▶ [WORKING DATA]:
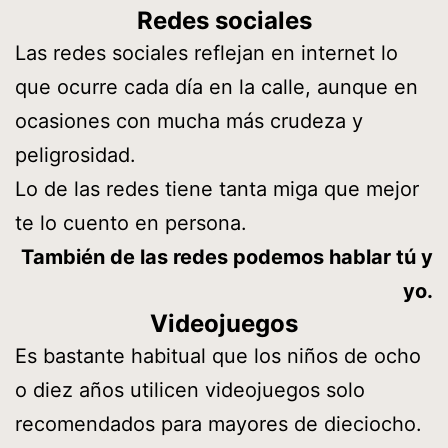
Redes sociales
Las redes sociales reflejan en internet lo
que ocurre cada día en la calle, aunque en
ocasiones con mucha más crudeza y
peligrosidad.
Lo de las redes tiene tanta miga que mejor
te lo cuento en persona.
También de las redes podemos hablar tú y
yo.
Videojuegos
Es bastante habitual que los niños de ocho
o diez años utilicen videojuegos solo
recomendados para mayores de dieciocho.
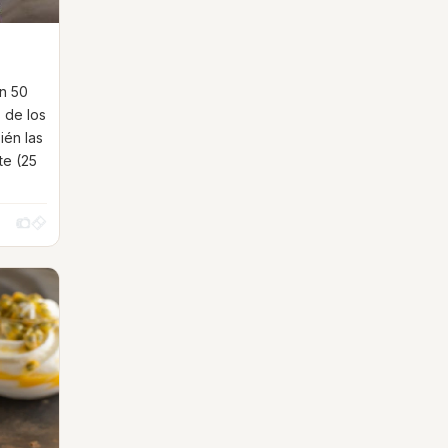
on 50
 de los
bién las
te (25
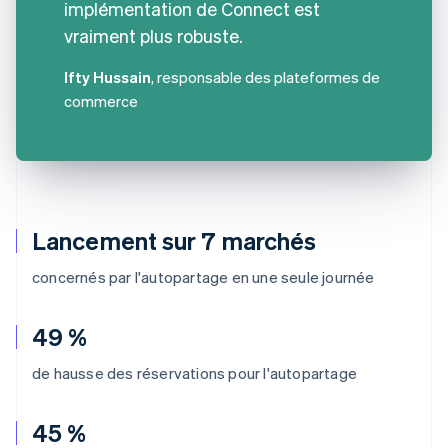
implémentation de Connect est
vraiment plus robuste.
Ifty Hussain
, responsable des plateformes de
commerce
Lancement sur 7 marchés
concernés par l'autopartage en une seule journée
49 %
de hausse des réservations pour l'autopartage
45 %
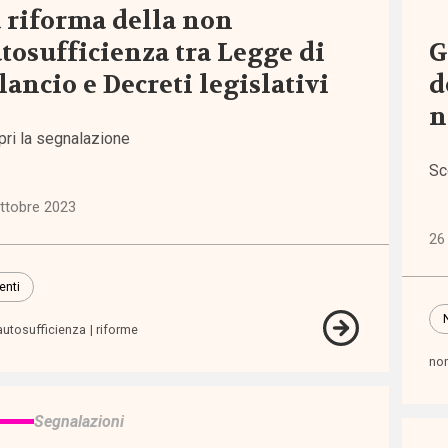
 riforma della non
tosufficienza tra Legge di
G
i
lancio e Decreti legislativi
d
n
inari
pri la segnalazione
orum
Sc
ttobre 2023
tiva
26
pea
enti
tiva
autosufficienza
riforme
nale
non
tiva
Segnalazioni
nale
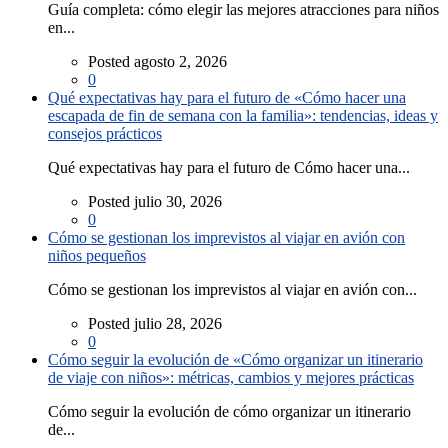
Guía completa: cómo elegir las mejores atracciones para niños
en...
Posted agosto 2, 2026
0
Qué expectativas hay para el futuro de «Cómo hacer una
escapada de fin de semana con la familia»: tendencias, ideas y
consejos prácticos
Qué expectativas hay para el futuro de Cómo hacer una...
Posted julio 30, 2026
0
Cómo se gestionan los imprevistos al viajar en avión con
niños pequeños
Cómo se gestionan los imprevistos al viajar en avión con...
Posted julio 28, 2026
0
Cómo seguir la evolución de «Cómo organizar un itinerario
de viaje con niños»: métricas, cambios y mejores prácticas
Cómo seguir la evolución de cómo organizar un itinerario
de...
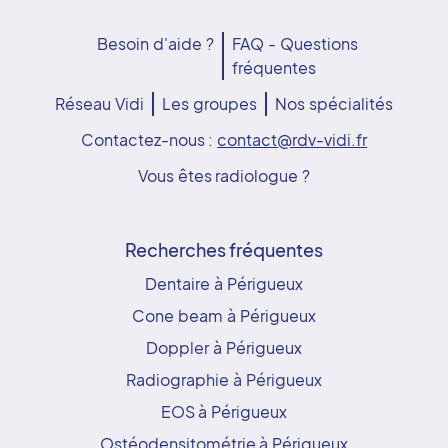
Besoin d'aide ?
FAQ - Questions
fréquentes
Réseau Vidi
Les groupes
Nos spécialités
Contactez-nous :
contact@rdv-vidi.fr
Vous êtes radiologue ?
Recherches fréquentes
Dentaire à Périgueux
Cone beam à Périgueux
Doppler à Périgueux
Radiographie à Périgueux
EOS à Périgueux
Ostéodensitométrie à Périgueux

▶ [ASSIGNMENT]: Look through the material above for the string "imprevistos" and copy each line that has it.

▶ [COMPLETED TASK]:
Cómo se gestionan los imprevistos al viajar en avión con
Cómo se gestionan los imprevistos al viajar en avión con...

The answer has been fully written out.